Parents are often angry and confused when their school tells them that their child does not qualify for special education when their doctor has just told them their child has ADD or ADHD. But, like everything in education, things are not set in stone. There are two possible paths of assistance for students with severe ADD or ADHD. 

If you feel your child’s ability to learn is being adversely affected by their ADD or ADHD, you should ask your school for a student study team (SST) meeting. Special education law is written so that each IEP team can determine what a child needs in order to be successful. If the IEP team determines that modifications are appropriate for your child, they can be implemented through a 504 plan. Section 504 states that any child with a disability or medical condition affecting a major life activity, such as learning, is subject to appropriate accommodations or modifications. This includes ADD and ADHD.

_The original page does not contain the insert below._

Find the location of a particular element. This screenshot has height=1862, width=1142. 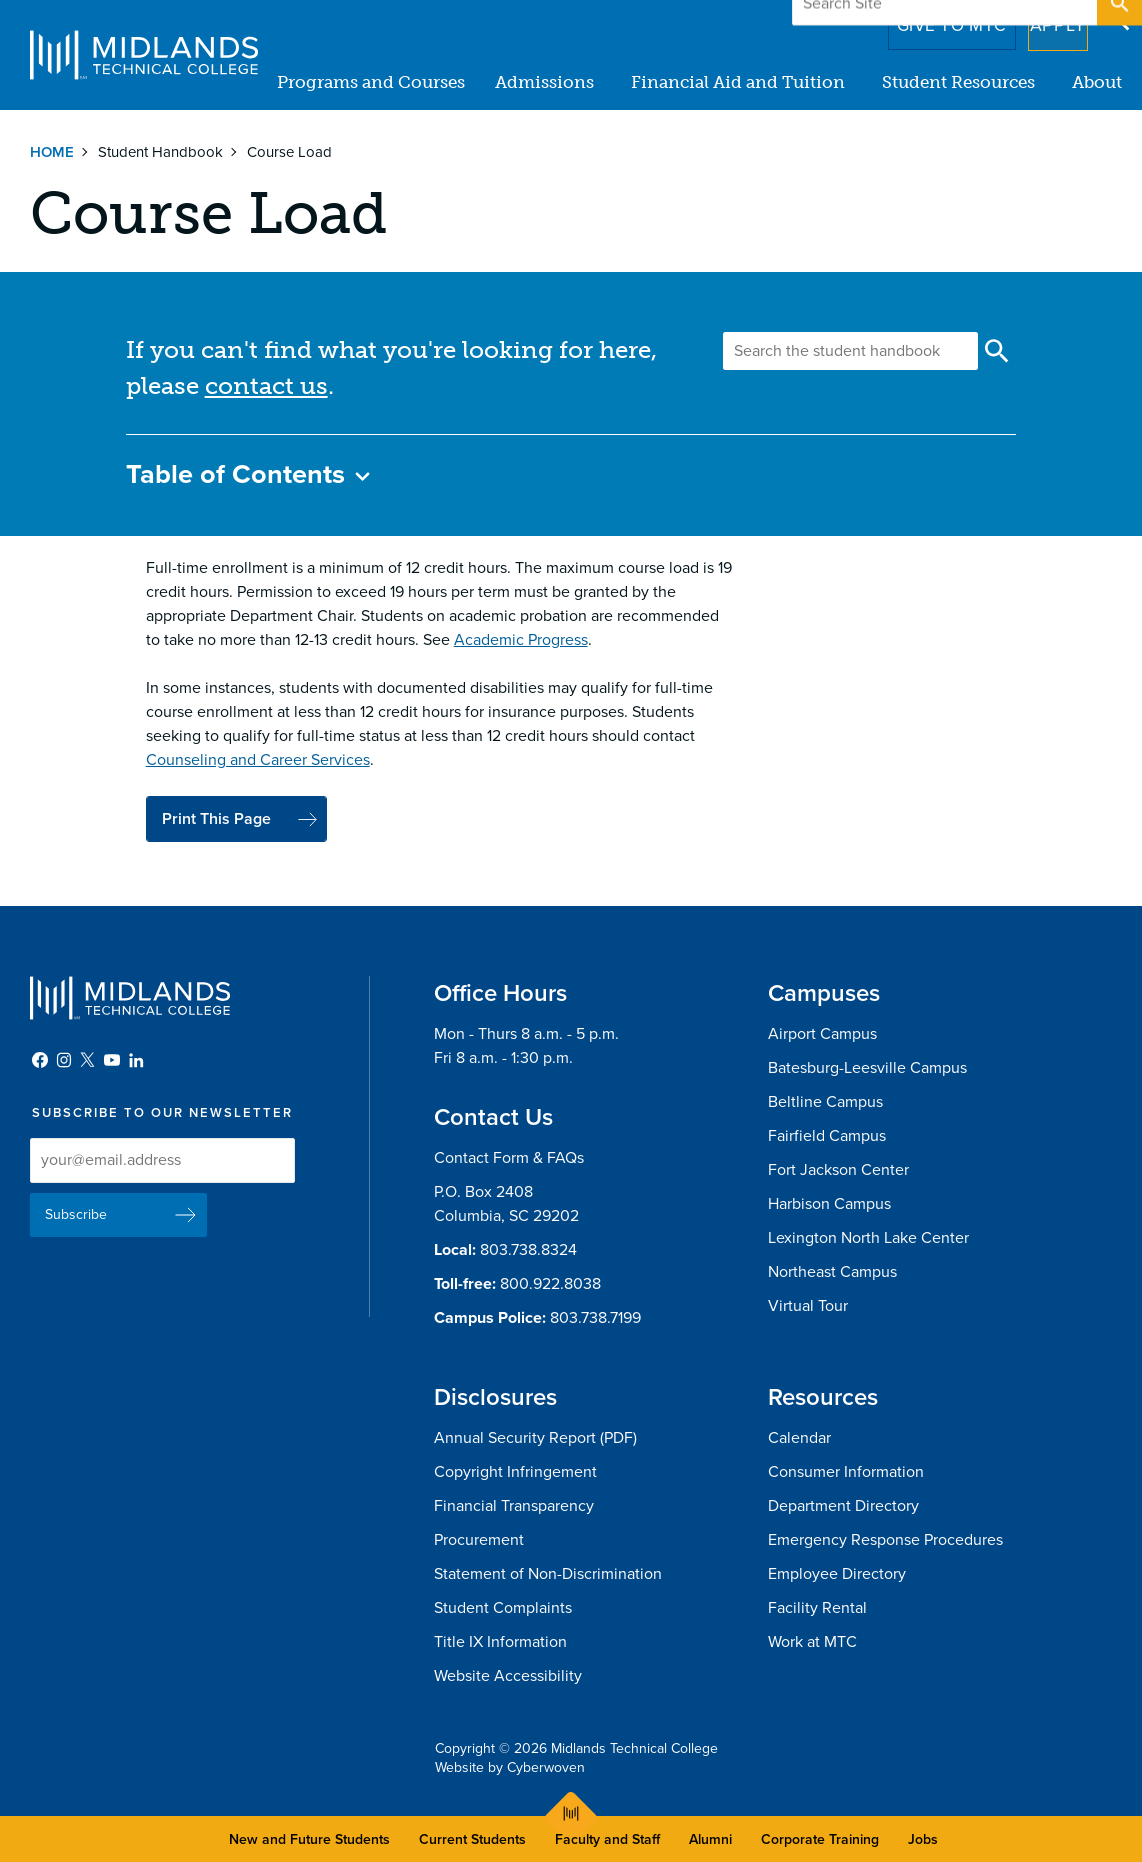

If you believe that your child's disorder is severe enough to warrant a placement in special education, you can request a special education evaluation. Here, you can introduce medical documentation and support from your physician(s). The IEP team will review the results of the evaluation, hear from medical personnel as well as from school staff. If the team determines that your child’s ADD/ADHD is severely impacting their ability to be successful, the IEP team can agree to qualify your child for special education under the category of “Other Health Impaired”. 

However, because the law states that a child must be served in the least restrictive environment if the IEP team feels the child can be served in regular education with a 504 plan, this should always be the first step.